2.4. Processing of sequence data Raw sequences were processed and checked using pipelines built using mothur and QIIMe tool, and were trimmed and filtered according to previously described methods (Huse et al., 2007). After low-quality reads were removed, representative sequences were annotated using an alignment tool (BLAST) by searching against the Ribosomal Database Project and the Silva database augmented with sequences from major marine fungal taxa (for 18S rRNA sequences) (Quast et al., 2013). We assigned OTUs at a 3% sequence clustering level using the UPARSE (version 7.1; http://drive5.com/uparse/) pipeline (Edgar et al., 2011). To prevent artificial diversity inflation, singletons were removed as putative sequencing errors or PCR amplification artifacts (Kunin et al., 2010). The sequence data reported here have been deposited in the NCBI GenBank database under the accession number SUB3073913.
2.8. Functional prediction The functional prediction of fungi were carried out using FUNGuild software (https://omictools.com/fungi-functional-guild-tool) and the dataset of (Tedersoo et al., 2014; Nguyen et al., 2016), resulting in 2238 OTUs with identified functional guilds. Only sequence taxonomy identity above 93% and the guild confidence ranking assigned to “highly probable” and “probable” was accepted. Guilds were combined as follows: symbiotroph is equivalent to mycoparasite; pathogen include plant pathogen and animal pathogen; saprotroph include endophytic saprotroph, parasitic saprotroph and undefined saprotroph; other major species include ericoid mycorrhizal, lichenized and arbuscular mycorrhizal. The taxa could not reliably be placed into a single functional group and were listed as unknown. These combinations were made to reflect the key questions about fungal functional change resulting from HAB events.
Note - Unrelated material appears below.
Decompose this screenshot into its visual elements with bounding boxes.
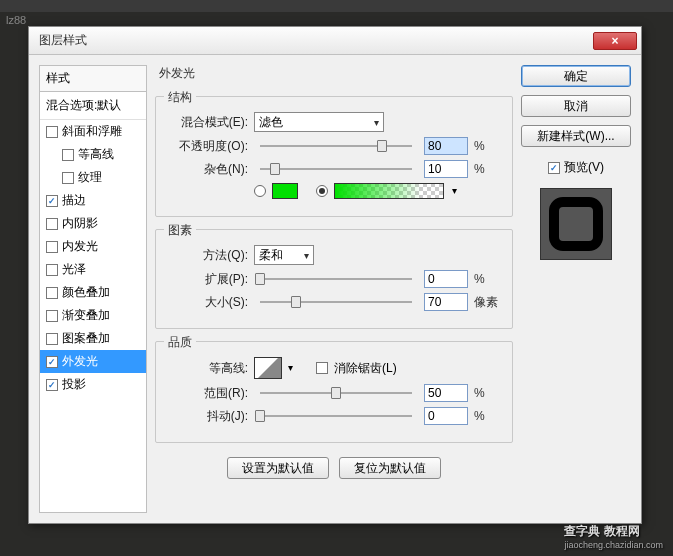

Differences in proportions of symbiotrophs, saprotrophs and pathogens were calculated among the different blooming stages. The differences were tested against a null hypothesis of no difference between pairs using a Wilcoxon signed-rank test with a 95% confidence interval, p < 0.05 (Wilcoxon and Wilcox, 1964).
2.5. Community structure analysis Heatmaps of eukaryote fungi communities were created using the PHYLOTEMP tool (http://www.phylotemp.microeco.org) developed by Polson (2007), whereby relative abundance data from sample libraries were clustered based on the Bray-Curtis similarity algorithm. For higher resolution of relationships at the genus level, the 18S rRNA gene sequences generated in this study were compared with known sequences using BLAST. Sequences were aligned with the Clustal W program (Thompson et al., 1994), and phylogenetic analyses performed with the MEGA 4.0 software package using the neighbor-joining method (Tamura et al., 2007). Clustering analysis was implemented using Online Bayesian Software (http://openscholarship.wustl.edu/cse_ research/15). 2.6. Statistical analyses Alpha-diversity and beta-diversity indices for each sample were calculated using the Mothur software package (Schloss et al., 2009). Statistical differences in taxa abundance were calculated with a Welch's t-test in the STAMP program (Welch, 1947). The structure of the fungal community at each sampling time was compared by nonmetric multidimensional scaling. Statistical tools [canonical correspondence analysis (CCA) or principal component analysis (PCA)] were applied to evaluate relationships between fungal community composition and environmental parameters. Variation partitioning analysis (VPA) was conducted to examine the contribution of environmental factors in influencing microbial communities according to the CCA analysis. All significant differences were defined as a p-value of < 0.05. Groups were compared using the Statistical Analysis of Metagenomic Profile package, STAMP (http://kiwi.cs.dal.ca/Software/STAMP) (Parks and Beiko, 2010). The tested environmental variables (NH4+, NO2−, NO3−, PO43−, pH, salinity, and temperature) were calculated using SPSS 10.0 software (SPSS, Chicago, USA).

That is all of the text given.